WASHINGTON: The administration of George W. Bush is looking more and more like a bait-and-switch operation. Much like a profiteer who advertises a too-good-to-be-true deal to lure customers into his store, this White House is willing to shade and manipulate information to sell its policies to the American people and our allies around the world.

But that cynical strategy erodes our government’s credibility at home and abroad. It must stop.

To justify a pre-emptive war with Iraq, President Bush, Vice President Dick Cheney, Secretary of Defence Donald Rumsfeld and other high-level officials selectively used — and may have misused — intelligence information to make the case that Saddam Hussein posed an imminent threat to his neighbours, to US interests in the Mideast and even to Americans here at home.

The most egregious example: The president declared in his 2003 State of the Union address that Iraq was seeking uranium from Africa for production of nuclear weapons — when in fact that information had been discredited at least three months earlier.

The White House continues to claim that Bush’s statement was technically accurate because he attributed it to British intelligence.

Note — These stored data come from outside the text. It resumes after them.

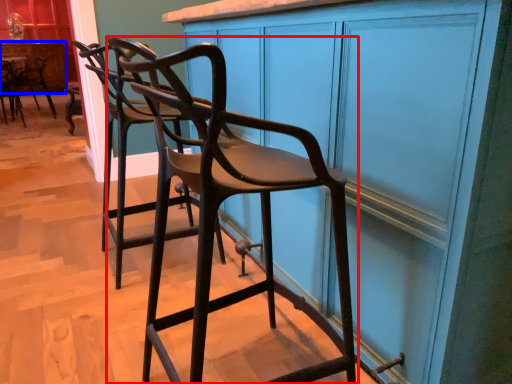 Question: Which of the following is the farthest to the observer, chair (highlighted by a red box) or cabinetry (highlighted by a blue box)?

Choices:
 (A) chair
 (B) cabinetry

Answer: (B) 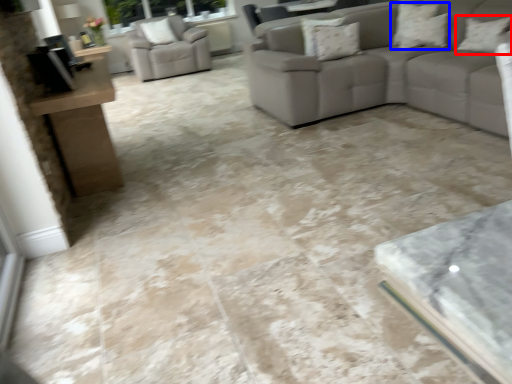 Question: Which object appears closest to the camera in this image, pillow (highlighted by a red box) or pillow (highlighted by a blue box)?

Choices:
 (A) pillow
 (B) pillow

Answer: (A) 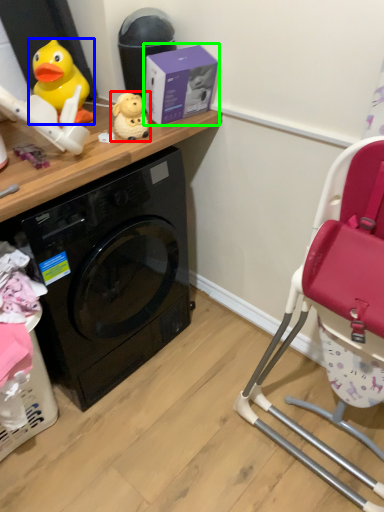 Question: Based on their relative distances, which object is farther from toy (highlighted by a red box)? Choose from toy (highlighted by a blue box) and box (highlighted by a green box).

Choices:
 (A) toy
 (B) box

Answer: (A) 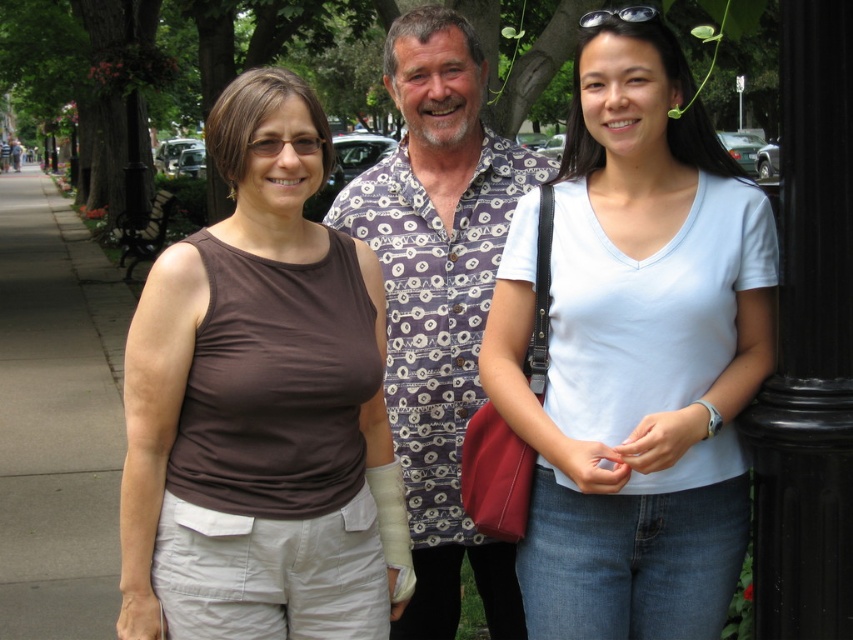 At what (x,y) coordinates should I click in order to perform the action: click on light blue cotton shirt at center. Please return your answer as a coordinate pair (x, y). Looking at the image, I should click on (636, 353).

Find the location of a particular element. Image resolution: width=853 pixels, height=640 pixels. light blue cotton shirt at center is located at coordinates (636, 353).

Which is more to the right, light blue cotton shirt at center or brown matte tank top at center?

light blue cotton shirt at center is more to the right.

Does light blue cotton shirt at center appear over brown matte tank top at center?

Indeed, light blue cotton shirt at center is positioned over brown matte tank top at center.

Locate an element on the screen. This screenshot has height=640, width=853. light blue cotton shirt at center is located at coordinates (636, 353).

In the scene shown: Between gray concrete sidewalk at left and black plastic goggles at upper center, which one has more height?

gray concrete sidewalk at left

What do you see at coordinates (57, 417) in the screenshot? I see `gray concrete sidewalk at left` at bounding box center [57, 417].

Is point (54, 212) positioned before point (619, 10)?

No.

You are a GUI agent. You are given a task and a screenshot of the screen. Output one action in this format:
    pyautogui.click(x=<x>, y=<y>)
    Task: Click on the gray concrete sidewalk at left
    
    Given the screenshot: What is the action you would take?
    pyautogui.click(x=57, y=417) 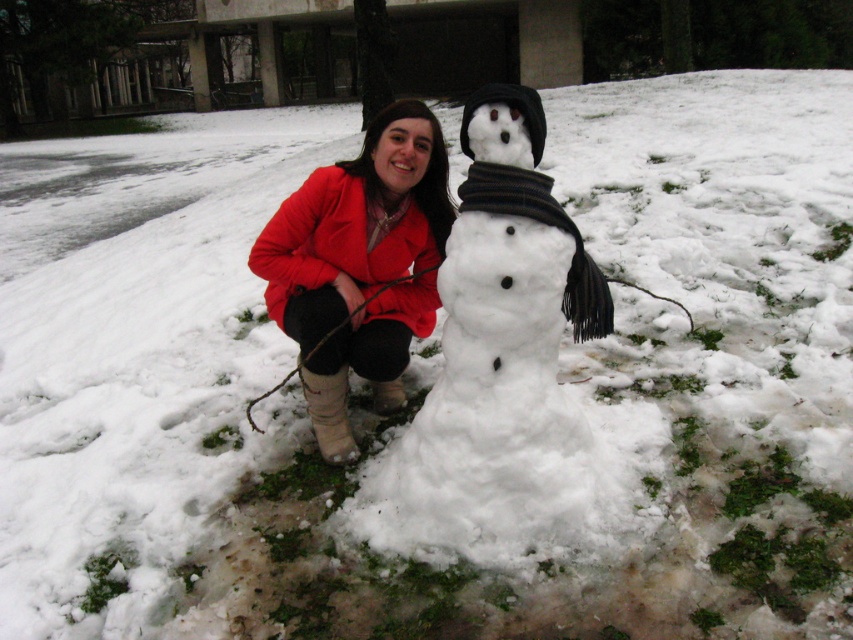 Is point (363, 262) closer to viewer compared to point (287, 257)?

No.

Is matte red coat at center positioned at the back of red matte jacket at center?

No, it is in front of red matte jacket at center.

Which is in front, point (299, 202) or point (422, 240)?

Point (299, 202) is more forward.

At what (x,y) coordinates should I click in order to perform the action: click on matte red coat at center. Please return your answer as a coordinate pair (x, y). The width and height of the screenshot is (853, 640). Looking at the image, I should click on (358, 266).

Measure the distance from white fluffy snowman at center to matte red coat at center.

14.68 inches

This screenshot has width=853, height=640. Find the location of `white fluffy snowman at center`. white fluffy snowman at center is located at coordinates (500, 368).

Does point (608, 316) come closer to viewer compared to point (323, 237)?

Yes, point (608, 316) is in front of point (323, 237).

At what (x,y) coordinates should I click in order to perform the action: click on white fluffy snowman at center. Please return your answer as a coordinate pair (x, y). This screenshot has width=853, height=640. Looking at the image, I should click on (500, 368).

Is white fluffy snowman at center further to camera compared to red matte jacket at center?

No.

How far apart are white fluffy snowman at center and red matte jacket at center?

white fluffy snowman at center and red matte jacket at center are 19.63 inches apart from each other.

The height and width of the screenshot is (640, 853). Describe the element at coordinates (500, 368) in the screenshot. I see `white fluffy snowman at center` at that location.

This screenshot has height=640, width=853. What are the coordinates of `white fluffy snowman at center` in the screenshot? It's located at (500, 368). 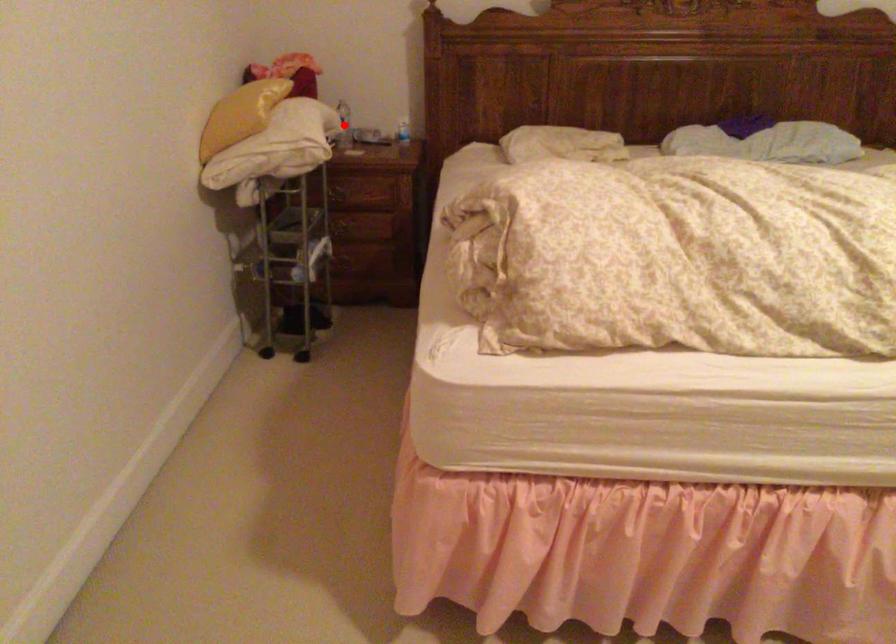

But that is disingenuous because the CIA had undertaken a review of the reports from Niger at the request of Vice President Cheney and had found them bogus — and the CIA told its British counterpart in September 2002 that it had “reservations” about the information.

Claims about Saddam’s biological and chemical weapons, and his ties to the Al Qaeda terrorist network, have yet to be verified.

And it appears the administration has stretched some information to justify those claims. For example, President Bush and others said high-strength aluminium tubes being shipped to Iraq were to be “used to enrich uranium for a nuclear weapon.” In fact, the International Atomic Energy Agency said the tubes were not for uranium enrichment but for conventional weapons.

Last week under questioning from members of the Senate Armed Services Committee, Rumsfeld disclosed that the cost of operations in Iraq are $3.9 billion a month. That is nearly twice the estimate the administration had given to the public as recently as April.

With such disclosures, it’s no wonder that this White House has such a passion for secrecy. It was little noticed when the president signed an executive order in March 2003 delaying the release of millions of classified archival documents that would otherwise have been automatically declassified after 25 years. That order also gave government bureaucrats broader authority to keep materials secret.

Such tactics are coming under attack. A federal appeals court ruled on July 8 that the White House must release records from the energy task force chaired by Vice President Cheney in 2001 — records kept hidden from the General Accounting Office and other investigators for nearly two years.

But the battles continue. Last year, I co-chaired a special joint House- Senate inquiry that investigated the intelligence failures leading up to the terrorist attacks of 9/11. We not only tried to lay out the facts for the American people; we identified the lessons that we should have learned and made recommendations for reforms to avert a repeat of that tragedy.

We filed the classified version of our report on Dec 20, 2002. It has taken seven months for the administration to decide what portions of the report can be made public. I am hopeful that the declassified version will be released this month. Then Congress can finally begin working on legislative solutions to the problems we have identified.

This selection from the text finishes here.